On pourrait aussi considérer que la plus grande menace pour notre démocratie est que l’un de nos partis de gouvernement naturels soit repris par un radical. Ne devrions-nous pas être plus inquiets de voir Bernier prendre le contrôle du Parti conservateur (il a failli le faire !) que de voir Bernier représenter 5% des sièges à la Chambre des Communes ?

Leslyn Lewis et Cheryl Gallant sont des membres du Parti conservateur qui défendent le point de vue du Parti populaire. 

Pierre Poilievre veut que nous klaxonnions pour la liberté et les toilettes de la police et il pourrait bien devenir Premier ministre du Canada.

Au sud de la frontière, l’exemple est encore plus extrême. Donald Trump a pris la tête du parti républicain et a une chance plus que décente de redevenir président des États-Unis. Je ne comprends même pas comment ces mots peuvent être réels au moment où je les écris, mais ils le sont.
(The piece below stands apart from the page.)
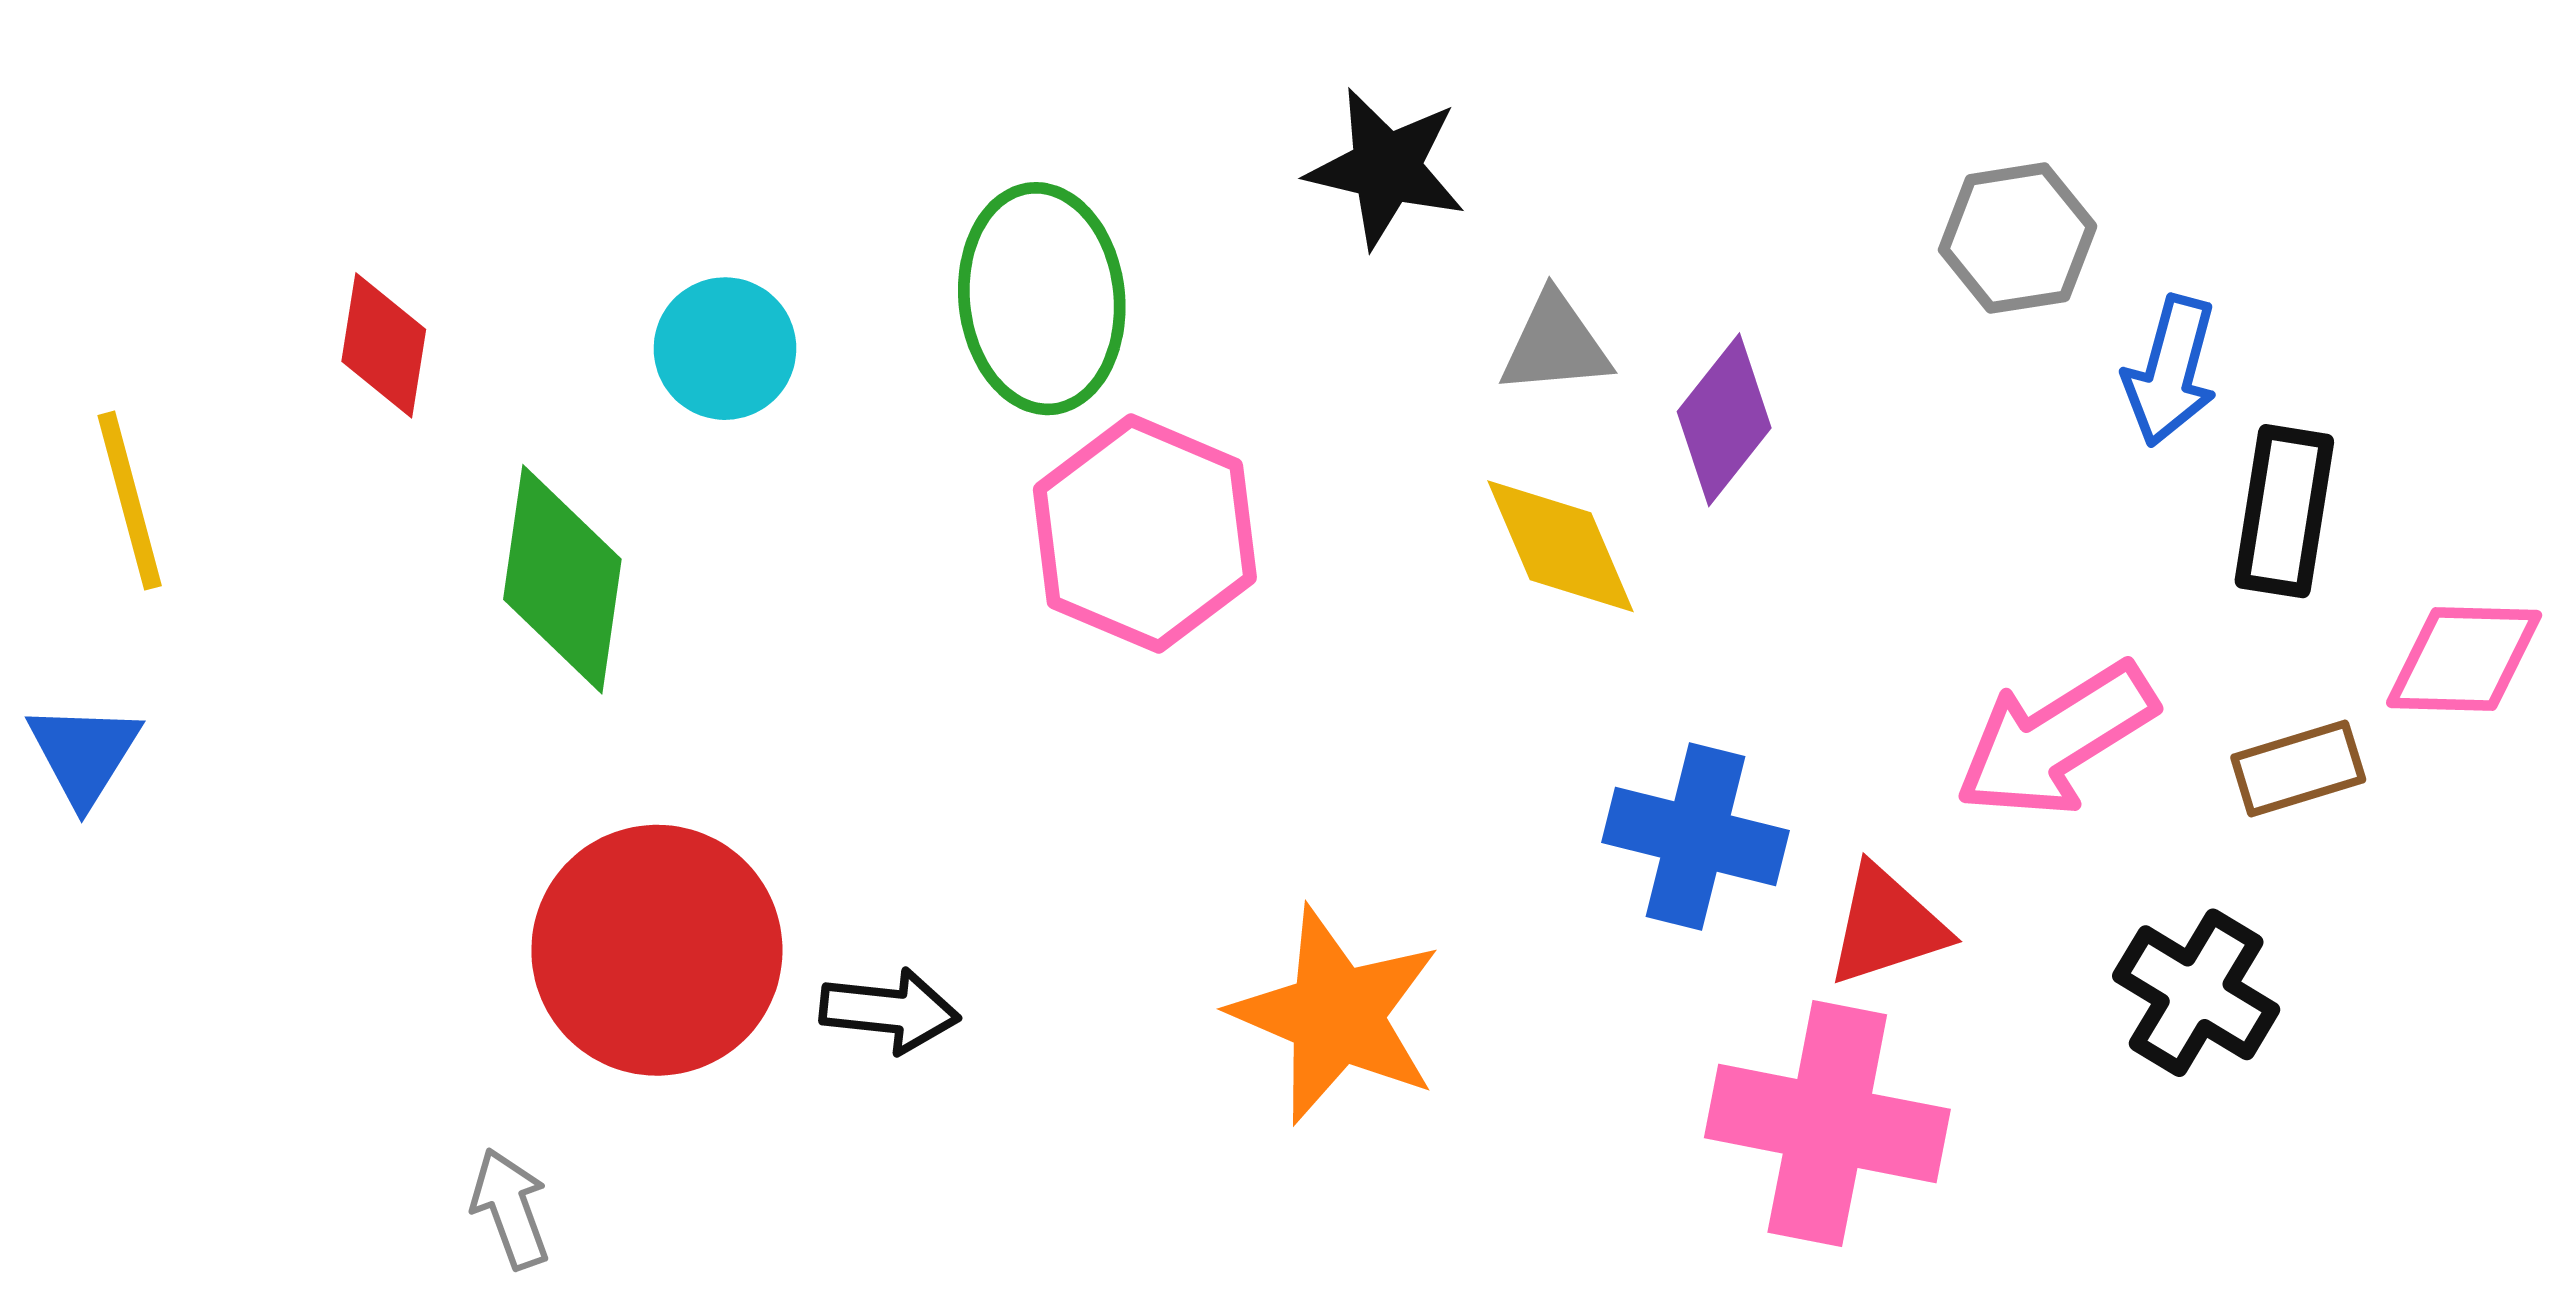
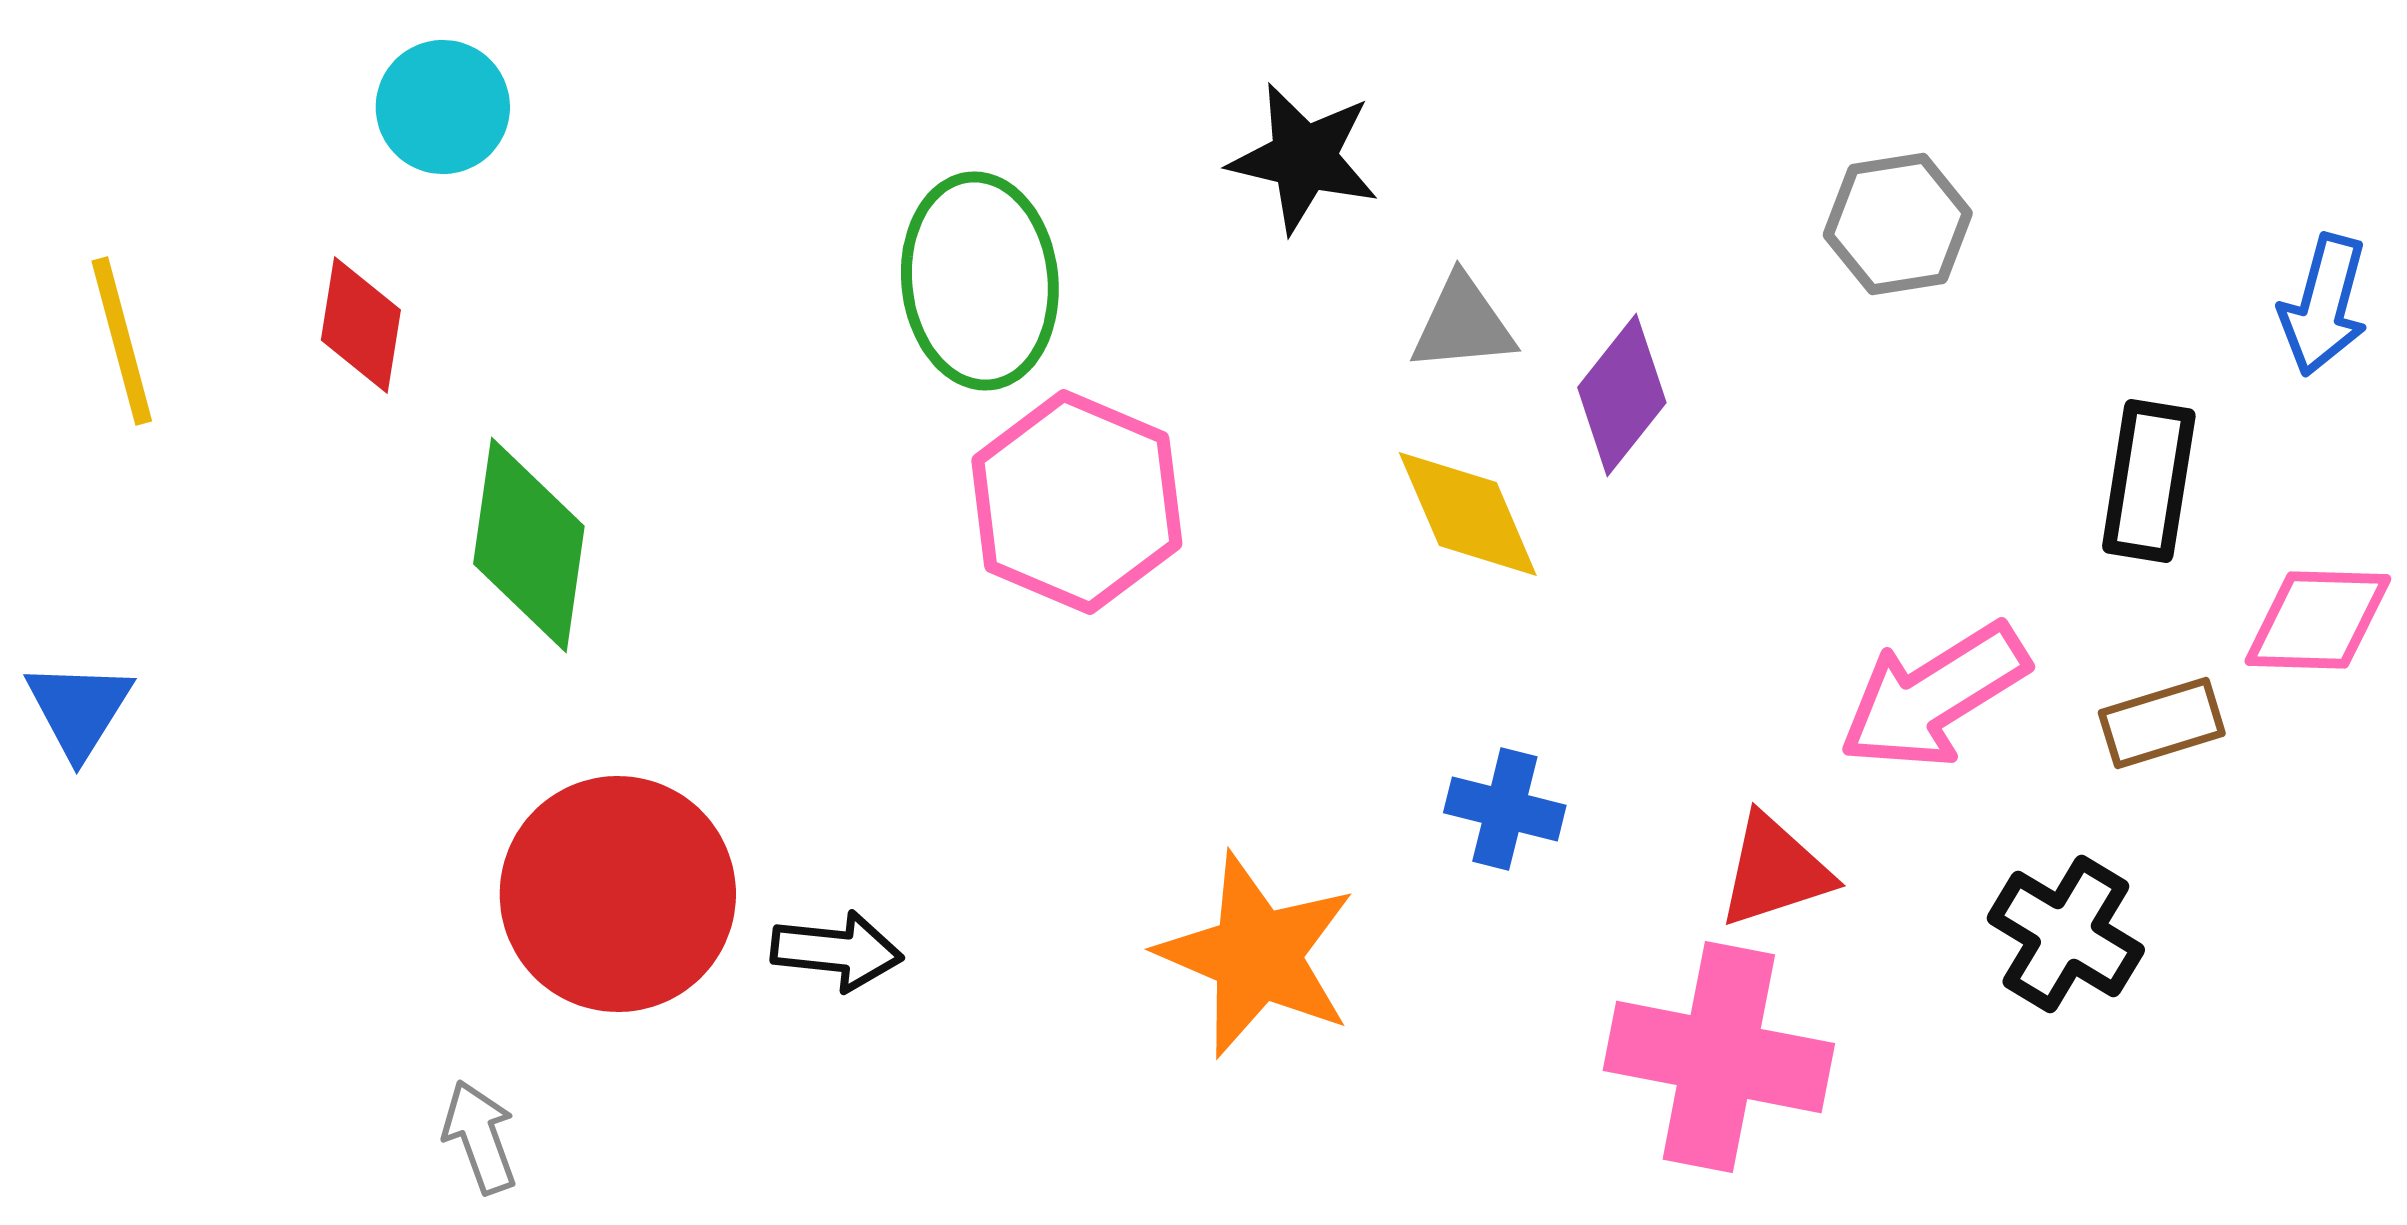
cyan circle: (725, 349) -> (443, 107), moved
blue arrow: (2171, 371) -> (2324, 305), moved
yellow line: (130, 501) -> (122, 341), moved
blue cross: (1695, 836) -> (1505, 809), moved, size x0.7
Le scrutin uninominal à un tour peut décourager les nouveaux partis marginaux. Mais il ne fait pas grand-chose pour décourager les marginaux de prendre le contrôle des partis existants. Ce qui me semble pire.

Il n’y a rien de nouveau ici, mais le SMUT fausse aussi considérablement le pouvoir d’un parti politique par rapport à son soutien populaire.

À l’heure où j’écris ces lignes, 338 Canada donne les conservateurs en tête avec 41 % du vote populaire, ce qui donnerait un gouvernement majoritaire.

Les libéraux (25 %), le NPD (19 %), le Bloc (7 %) et les Verts (5 %) totalisent 56 % des voix. Tous ces partis croient au changement climatique, pour ne citer qu’un exemple. Ils ne croient pas à l’austérité ou à la réduction des services de garde d’enfants, par exemple.

Au plus fort de la popularité des conservateurs (ou de l’impopularité des libéraux ?), au moins 56 % des Canadiens souhaitent encore une orientation plus progressiste pour leur pays.

Et pourtant, en raison de notre système électoral, nous pourrions bien nous retrouver avec un gouvernement majoritaire qui ne se contente pas de réduire les émissions de gaz à effet de serre de la manière la plus efficiente et la plus efficace qui soit.

Imaginez que nous n’ayons pas rompu notre promesse de réforme électorale.